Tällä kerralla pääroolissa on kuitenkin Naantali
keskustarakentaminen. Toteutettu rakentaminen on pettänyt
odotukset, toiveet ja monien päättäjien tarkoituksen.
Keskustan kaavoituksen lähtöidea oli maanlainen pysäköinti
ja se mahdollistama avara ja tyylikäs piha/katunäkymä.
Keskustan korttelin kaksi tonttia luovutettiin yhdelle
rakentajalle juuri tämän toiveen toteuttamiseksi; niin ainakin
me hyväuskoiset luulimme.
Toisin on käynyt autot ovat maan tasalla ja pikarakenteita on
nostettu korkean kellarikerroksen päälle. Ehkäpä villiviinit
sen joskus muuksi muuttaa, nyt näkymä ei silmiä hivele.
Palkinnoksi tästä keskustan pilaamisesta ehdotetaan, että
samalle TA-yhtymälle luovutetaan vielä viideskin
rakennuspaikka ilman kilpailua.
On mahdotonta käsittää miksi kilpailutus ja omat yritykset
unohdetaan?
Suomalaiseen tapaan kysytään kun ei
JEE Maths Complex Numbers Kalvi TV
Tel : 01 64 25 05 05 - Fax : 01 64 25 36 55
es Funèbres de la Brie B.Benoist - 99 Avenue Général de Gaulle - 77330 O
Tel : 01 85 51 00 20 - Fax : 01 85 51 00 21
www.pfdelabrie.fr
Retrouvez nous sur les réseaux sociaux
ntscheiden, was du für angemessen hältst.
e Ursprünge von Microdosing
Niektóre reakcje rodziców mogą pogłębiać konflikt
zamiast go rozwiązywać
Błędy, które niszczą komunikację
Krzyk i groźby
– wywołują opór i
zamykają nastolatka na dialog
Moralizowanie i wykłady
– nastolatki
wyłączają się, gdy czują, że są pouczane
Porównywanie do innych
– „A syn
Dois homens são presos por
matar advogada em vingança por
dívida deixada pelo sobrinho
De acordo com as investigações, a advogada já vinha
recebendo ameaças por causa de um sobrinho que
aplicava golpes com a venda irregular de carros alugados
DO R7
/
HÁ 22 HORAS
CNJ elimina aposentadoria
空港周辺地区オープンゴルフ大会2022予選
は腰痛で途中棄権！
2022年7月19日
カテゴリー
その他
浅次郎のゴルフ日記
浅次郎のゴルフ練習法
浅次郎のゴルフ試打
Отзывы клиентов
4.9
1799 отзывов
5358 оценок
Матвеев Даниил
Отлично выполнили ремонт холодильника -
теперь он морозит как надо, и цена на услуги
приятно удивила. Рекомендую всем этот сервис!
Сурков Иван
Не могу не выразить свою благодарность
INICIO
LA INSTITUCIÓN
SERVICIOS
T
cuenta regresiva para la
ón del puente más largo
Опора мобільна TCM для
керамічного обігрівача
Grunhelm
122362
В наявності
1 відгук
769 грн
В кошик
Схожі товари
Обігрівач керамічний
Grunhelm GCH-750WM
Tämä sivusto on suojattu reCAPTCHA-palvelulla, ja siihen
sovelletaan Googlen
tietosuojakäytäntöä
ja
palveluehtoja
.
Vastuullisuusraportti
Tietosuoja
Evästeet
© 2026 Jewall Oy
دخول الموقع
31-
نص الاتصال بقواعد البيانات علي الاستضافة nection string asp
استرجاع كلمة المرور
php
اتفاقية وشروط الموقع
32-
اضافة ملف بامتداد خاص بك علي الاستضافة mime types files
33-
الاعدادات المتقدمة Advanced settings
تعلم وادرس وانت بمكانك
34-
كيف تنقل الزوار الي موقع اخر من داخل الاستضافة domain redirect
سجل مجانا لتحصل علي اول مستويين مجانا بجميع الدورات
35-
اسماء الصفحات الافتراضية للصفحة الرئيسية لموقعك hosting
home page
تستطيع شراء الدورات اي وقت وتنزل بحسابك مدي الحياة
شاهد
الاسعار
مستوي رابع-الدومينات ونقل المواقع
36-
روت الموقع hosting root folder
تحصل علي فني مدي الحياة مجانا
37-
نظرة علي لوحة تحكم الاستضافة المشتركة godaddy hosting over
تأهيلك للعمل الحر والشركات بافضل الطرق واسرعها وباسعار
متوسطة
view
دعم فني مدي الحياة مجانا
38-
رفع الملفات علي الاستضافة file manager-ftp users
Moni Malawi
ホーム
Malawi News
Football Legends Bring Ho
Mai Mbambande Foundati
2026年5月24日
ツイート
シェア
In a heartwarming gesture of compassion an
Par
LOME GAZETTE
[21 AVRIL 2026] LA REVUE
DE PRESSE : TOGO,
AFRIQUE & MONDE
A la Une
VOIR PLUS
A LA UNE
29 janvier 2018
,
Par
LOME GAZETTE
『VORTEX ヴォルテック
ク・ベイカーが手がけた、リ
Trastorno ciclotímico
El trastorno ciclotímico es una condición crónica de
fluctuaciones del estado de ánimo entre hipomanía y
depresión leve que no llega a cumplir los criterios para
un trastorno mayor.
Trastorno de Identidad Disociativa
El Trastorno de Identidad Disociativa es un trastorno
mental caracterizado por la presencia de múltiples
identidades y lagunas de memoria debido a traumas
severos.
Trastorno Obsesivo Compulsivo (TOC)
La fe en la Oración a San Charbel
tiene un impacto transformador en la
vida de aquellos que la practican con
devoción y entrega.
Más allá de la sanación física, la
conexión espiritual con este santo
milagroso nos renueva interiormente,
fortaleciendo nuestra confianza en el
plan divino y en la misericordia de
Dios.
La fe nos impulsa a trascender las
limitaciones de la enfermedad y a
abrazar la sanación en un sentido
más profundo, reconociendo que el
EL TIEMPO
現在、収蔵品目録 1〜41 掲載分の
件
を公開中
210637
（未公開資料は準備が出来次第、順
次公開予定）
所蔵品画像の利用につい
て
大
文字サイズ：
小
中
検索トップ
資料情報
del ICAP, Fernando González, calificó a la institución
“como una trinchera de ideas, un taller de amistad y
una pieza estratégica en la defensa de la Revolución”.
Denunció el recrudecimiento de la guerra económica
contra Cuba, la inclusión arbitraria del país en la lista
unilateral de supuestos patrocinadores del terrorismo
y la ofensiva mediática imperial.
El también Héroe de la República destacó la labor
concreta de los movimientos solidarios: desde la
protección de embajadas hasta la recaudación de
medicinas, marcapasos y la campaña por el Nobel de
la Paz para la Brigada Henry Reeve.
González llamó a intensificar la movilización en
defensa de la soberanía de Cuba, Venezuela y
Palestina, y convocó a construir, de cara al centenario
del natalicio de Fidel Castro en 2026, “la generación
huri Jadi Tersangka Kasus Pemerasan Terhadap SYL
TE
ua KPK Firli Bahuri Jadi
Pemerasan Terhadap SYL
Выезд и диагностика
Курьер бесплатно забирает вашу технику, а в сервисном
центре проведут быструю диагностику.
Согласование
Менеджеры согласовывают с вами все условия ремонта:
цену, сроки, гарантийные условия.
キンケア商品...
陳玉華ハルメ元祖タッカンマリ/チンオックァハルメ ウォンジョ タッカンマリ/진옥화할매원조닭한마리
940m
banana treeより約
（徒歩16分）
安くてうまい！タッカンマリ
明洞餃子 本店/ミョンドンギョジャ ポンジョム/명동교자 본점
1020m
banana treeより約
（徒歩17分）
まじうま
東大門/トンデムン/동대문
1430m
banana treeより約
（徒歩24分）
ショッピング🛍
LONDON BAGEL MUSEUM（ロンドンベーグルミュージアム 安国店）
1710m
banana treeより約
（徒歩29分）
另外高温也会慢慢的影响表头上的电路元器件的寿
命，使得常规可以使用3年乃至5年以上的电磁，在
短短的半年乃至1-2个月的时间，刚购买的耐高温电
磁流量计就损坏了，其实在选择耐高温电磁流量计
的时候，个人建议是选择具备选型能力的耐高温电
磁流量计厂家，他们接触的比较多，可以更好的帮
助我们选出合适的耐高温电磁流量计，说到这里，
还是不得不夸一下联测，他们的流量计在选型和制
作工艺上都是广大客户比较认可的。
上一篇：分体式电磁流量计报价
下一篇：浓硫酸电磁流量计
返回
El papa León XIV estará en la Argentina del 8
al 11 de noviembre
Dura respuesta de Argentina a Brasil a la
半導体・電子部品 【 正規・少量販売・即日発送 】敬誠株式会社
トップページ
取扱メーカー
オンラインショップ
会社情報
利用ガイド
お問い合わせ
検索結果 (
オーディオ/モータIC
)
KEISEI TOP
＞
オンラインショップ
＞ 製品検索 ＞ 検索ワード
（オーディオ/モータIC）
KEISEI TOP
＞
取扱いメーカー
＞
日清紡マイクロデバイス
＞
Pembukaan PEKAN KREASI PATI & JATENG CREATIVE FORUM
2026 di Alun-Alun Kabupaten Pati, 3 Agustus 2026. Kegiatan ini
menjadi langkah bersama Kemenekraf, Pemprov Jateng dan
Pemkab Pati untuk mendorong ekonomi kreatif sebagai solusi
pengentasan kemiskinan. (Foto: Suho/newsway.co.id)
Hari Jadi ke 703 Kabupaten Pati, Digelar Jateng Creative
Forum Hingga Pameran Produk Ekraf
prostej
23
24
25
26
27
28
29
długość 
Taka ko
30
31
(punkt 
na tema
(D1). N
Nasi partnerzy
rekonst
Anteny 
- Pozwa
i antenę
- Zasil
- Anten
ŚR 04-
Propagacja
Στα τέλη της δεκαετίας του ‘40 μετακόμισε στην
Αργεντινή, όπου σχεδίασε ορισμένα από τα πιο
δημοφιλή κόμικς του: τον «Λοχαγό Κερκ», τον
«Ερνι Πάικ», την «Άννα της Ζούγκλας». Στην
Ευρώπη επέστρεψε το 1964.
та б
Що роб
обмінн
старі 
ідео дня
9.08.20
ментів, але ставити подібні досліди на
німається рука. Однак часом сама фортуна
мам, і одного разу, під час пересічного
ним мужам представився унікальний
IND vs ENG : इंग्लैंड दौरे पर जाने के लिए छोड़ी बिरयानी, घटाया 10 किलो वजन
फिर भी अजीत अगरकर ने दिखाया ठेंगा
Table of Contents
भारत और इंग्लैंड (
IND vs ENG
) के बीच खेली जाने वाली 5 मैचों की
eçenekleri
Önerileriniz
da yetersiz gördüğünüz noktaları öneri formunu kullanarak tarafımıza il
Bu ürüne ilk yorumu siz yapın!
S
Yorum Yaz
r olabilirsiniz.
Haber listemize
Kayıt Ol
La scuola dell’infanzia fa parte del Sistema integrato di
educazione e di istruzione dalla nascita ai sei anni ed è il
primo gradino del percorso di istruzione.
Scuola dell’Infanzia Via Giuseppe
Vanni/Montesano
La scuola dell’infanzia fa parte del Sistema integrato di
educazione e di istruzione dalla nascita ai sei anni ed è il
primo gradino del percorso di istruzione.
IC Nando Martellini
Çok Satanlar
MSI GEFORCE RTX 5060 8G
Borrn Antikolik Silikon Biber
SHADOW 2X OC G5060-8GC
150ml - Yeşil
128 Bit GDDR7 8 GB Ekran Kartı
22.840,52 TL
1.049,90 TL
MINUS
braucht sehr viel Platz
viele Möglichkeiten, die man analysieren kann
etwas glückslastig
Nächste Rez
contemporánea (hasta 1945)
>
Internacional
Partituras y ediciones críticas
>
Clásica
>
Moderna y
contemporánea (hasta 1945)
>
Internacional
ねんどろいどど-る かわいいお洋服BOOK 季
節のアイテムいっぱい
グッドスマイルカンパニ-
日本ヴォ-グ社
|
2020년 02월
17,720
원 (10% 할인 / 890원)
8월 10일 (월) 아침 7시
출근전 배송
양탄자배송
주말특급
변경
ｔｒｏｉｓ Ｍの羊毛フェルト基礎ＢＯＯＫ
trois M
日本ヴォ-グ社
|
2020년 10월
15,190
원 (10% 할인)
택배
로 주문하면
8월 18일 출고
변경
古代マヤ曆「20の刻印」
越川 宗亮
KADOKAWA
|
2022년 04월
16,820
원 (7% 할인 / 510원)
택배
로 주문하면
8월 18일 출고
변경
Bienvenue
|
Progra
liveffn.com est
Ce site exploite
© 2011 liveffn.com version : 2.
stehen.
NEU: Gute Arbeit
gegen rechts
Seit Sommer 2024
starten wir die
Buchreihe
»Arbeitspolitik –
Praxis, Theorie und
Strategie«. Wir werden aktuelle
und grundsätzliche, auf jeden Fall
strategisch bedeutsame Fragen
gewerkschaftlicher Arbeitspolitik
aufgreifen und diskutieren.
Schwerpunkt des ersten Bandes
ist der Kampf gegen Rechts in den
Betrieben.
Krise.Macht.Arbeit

------------------------

— What is expected —
In the entries above, one line contains "نظرة علي لوحة" and another contains "del natalicio de". Reproduce exactly those two lines and the lines between them, nothing else.

— Exercise result —
نظرة علي لوحة تحكم الاستضافة المشتركة godaddy hosting over
تأهيلك للعمل الحر والشركات بافضل الطرق واسرعها وباسعار
متوسطة
view
دعم فني مدي الحياة مجانا
38-
رفع الملفات علي الاستضافة file manager-ftp users
Moni Malawi
ホーム
Malawi News
Football Legends Bring Ho
Mai Mbambande Foundati
2026年5月24日
ツイート
シェア
In a heartwarming gesture of compassion an
Par
LOME GAZETTE
[21 AVRIL 2026] LA REVUE
DE PRESSE : TOGO,
AFRIQUE & MONDE
A la Une
VOIR PLUS
A LA UNE
29 janvier 2018
,
Par
LOME GAZETTE
『VORTEX ヴォルテック
ク・ベイカーが手がけた、リ
Trastorno ciclotímico
El trastorno ciclotímico es una condición crónica de
fluctuaciones del estado de ánimo entre hipomanía y
depresión leve que no llega a cumplir los criterios para
un trastorno mayor.
Trastorno de Identidad Disociativa
El Trastorno de Identidad Disociativa es un trastorno
mental caracterizado por la presencia de múltiples
identidades y lagunas de memoria debido a traumas
severos.
Trastorno Obsesivo Compulsivo (TOC)
La fe en la Oración a San Charbel
tiene un impacto transformador en la
vida de aquellos que la practican con
devoción y entrega.
Más allá de la sanación física, la
conexión espiritual con este santo
milagroso nos renueva interiormente,
fortaleciendo nuestra confianza en el
plan divino y en la misericordia de
Dios.
La fe nos impulsa a trascender las
limitaciones de la enfermedad y a
abrazar la sanación en un sentido
más profundo, reconociendo que el
EL TIEMPO
現在、収蔵品目録 1〜41 掲載分の
件
を公開中
210637
（未公開資料は準備が出来次第、順
次公開予定）
所蔵品画像の利用につい
て
大
文字サイズ：
小
中
検索トップ
資料情報
del ICAP, Fernando González, calificó a la institución
“como una trinchera de ideas, un taller de amistad y
una pieza estratégica en la defensa de la Revolución”.
Denunció el recrudecimiento de la guerra económica
contra Cuba, la inclusión arbitraria del país en la lista
unilateral de supuestos patrocinadores del terrorismo
y la ofensiva mediática imperial.
El también Héroe de la República destacó la labor
concreta de los movimientos solidarios: desde la
protección de embajadas hasta la recaudación de
medicinas, marcapasos y la campaña por el Nobel de
la Paz para la Brigada Henry Reeve.
González llamó a intensificar la movilización en
defensa de la soberanía de Cuba, Venezuela y
Palestina, y convocó a construir, de cara al centenario
del natalicio de Fidel Castro en 2026, “la generación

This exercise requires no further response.